In the records below, the part to copy starts at the line containing "The width and" and goes to the last line; output it exactly, without pictures.

Screenshot grounding data
----
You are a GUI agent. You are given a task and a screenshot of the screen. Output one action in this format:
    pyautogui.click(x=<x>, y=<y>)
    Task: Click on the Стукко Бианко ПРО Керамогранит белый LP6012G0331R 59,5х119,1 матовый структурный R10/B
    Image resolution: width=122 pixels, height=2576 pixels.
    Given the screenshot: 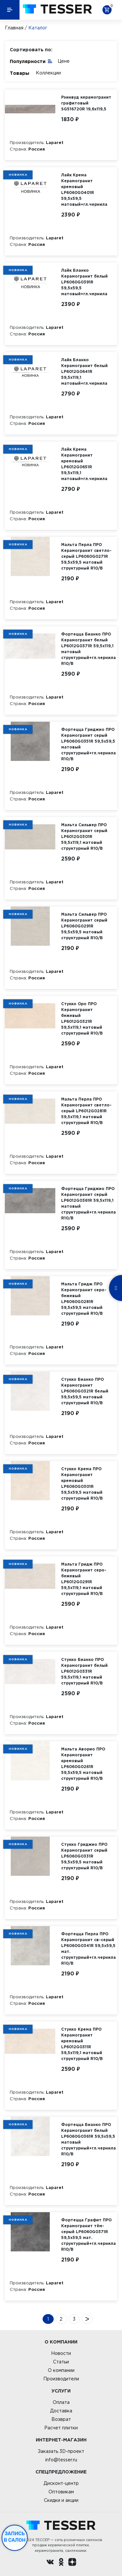 What is the action you would take?
    pyautogui.click(x=84, y=1671)
    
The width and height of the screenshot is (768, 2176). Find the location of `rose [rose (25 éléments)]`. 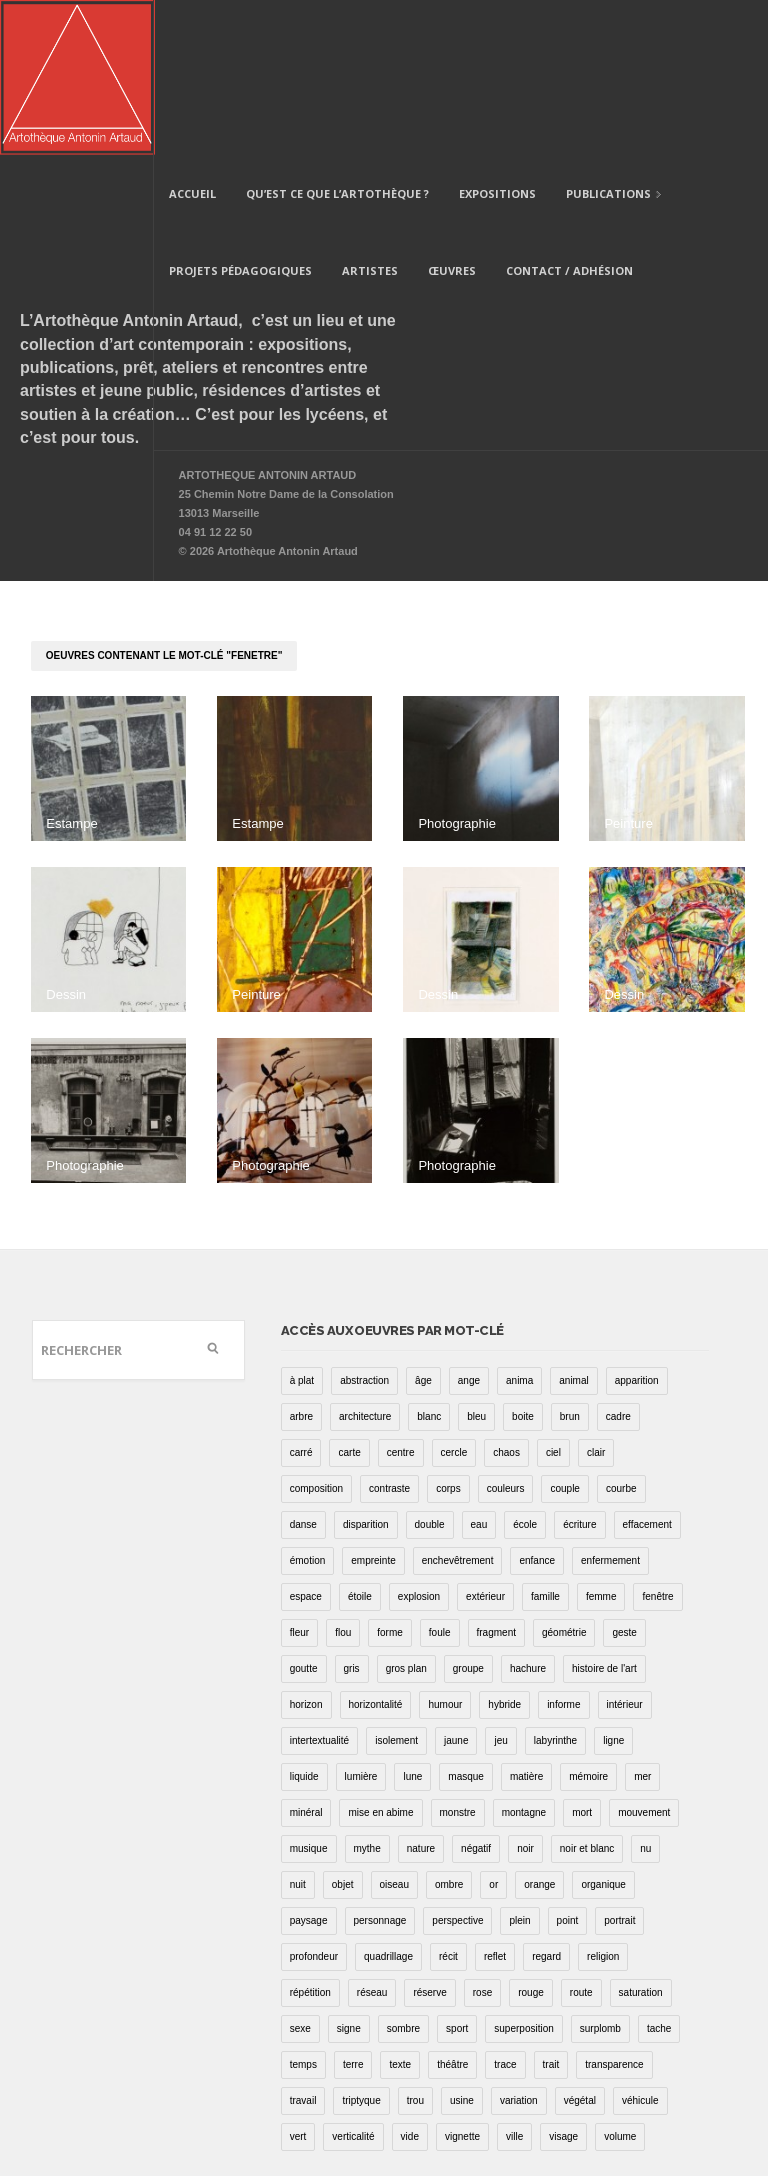

rose [rose (25 éléments)] is located at coordinates (482, 1837).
----
## Written response
The width and height of the screenshot is (768, 2176). Find the location of `rose [rose (25 éléments)]`. 

rose [rose (25 éléments)] is located at coordinates (482, 1837).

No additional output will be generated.